Saturday, September 17, 2016

Raising a Narcissist Part 2

Last year, I wrote a post in response to a rash of articles online about raising a narcissist, or I should say, how NOT to raise a narcissist. My beef with some of these articles is that they were shallow fluff, and didn't really understand what narcissism as a personality disorder is, or how abusive narcissists really are. I was thinking about how many articles with lists there are on the internet, and how they direct you to do something...to change something...to look at something more closely. This is not going to be another list. DOING something is good. But I want to look deeper, into how we are BEING with each other.
Narcissism is operating from the one-up position of grandiosity with a heaping dose of exploitation. It is possessing a sixth sense that allows all forms of manipulation and emotional blackmail to flourish. Underlying these, the bedrock of narcissism, is entitlement. It is a fierce conviction that one is entitled not just to use others to gain advantage, but to never have to account for how that affects those who are used. It's a deliberate blindness, a moral emptiness. For morality, happiness, and integrity all rest on an ability to consider others. Altruism is the way to happiness. A rightful morality would never allow you to feel guiltless for causing suffering. And basing your integrity on using others is crushing your ever having integrity.
Karen Horney describes narcissists as "moving against others”, “being unpleasant to others in pursuit of one’s own goals” and  having a “tendency to pursue their own goals regardless of others’ needs.” This is inclusive of all a narcissist's trademarks: contempt, judgment, projection, blame, and an unyielding inability to apologize or be responsible for their own behavior.
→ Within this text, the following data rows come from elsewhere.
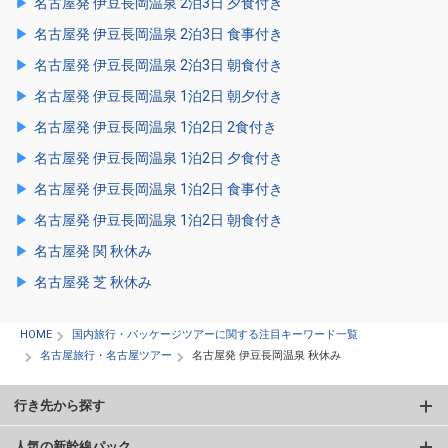
名古屋発 伊豆長岡温泉 2泊3日 夕食付き
名古屋発 伊豆長岡温泉 2泊3日 食事付き
名古屋発 伊豆長岡温泉 2泊3日 朝食付き
名古屋発 伊豆長岡温泉 1泊2日 朝夕付き
名古屋発 伊豆長岡温泉 1泊2日 2食付き
名古屋発 伊豆長岡温泉 1泊2日 夕食付き
名古屋発 伊豆長岡温泉 1泊2日 食事付き
名古屋発 伊豆長岡温泉 1泊2日 朝食付き
名古屋発 関 秋休み
名古屋発 芝 秋休み
HOME
国内旅行・パッケージツアーに関する注目キーワード一覧
名古屋旅行・名古屋ツアー
名古屋発 伊豆長岡温泉 秋休み
行き先から探す
人気の新幹線パック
I believe interpersonal narcissism thrives in a culture where the larger power, the System, Neoliberalism, has informed how we relate to each other. Rarely do we stop to consider that there are other possibilities than the pursuit of material goods, made possible by companies we are dependent on for paychecks and products. In “The Dream of God”, Borg describes this as “systemic evil. He says, “Systemic evil is an important notion; it refers to the injustice built into the structures of the system itself. Embedded in oppressive and exploitative social structures, systemic evil is a major source...of human suffering.” And systemic evil is basically any structure that allows one or more people to be exploited for another's gain. It's interpersonal abuse, and does not just involve physical abuse. We have to broaden our notions of what abuse is. We, as a culture, tend to only give credence to certain well-worn narratives of abuse, and do not look at how financial, emotional, and mental abuse creates persistent, low-level suffering. In other words, narcissists create trauma victims. Narcissistic abuse can even cause PTSD because of the gaslighting, lies, constant drip-drips of crazymaking, and verbal attacks.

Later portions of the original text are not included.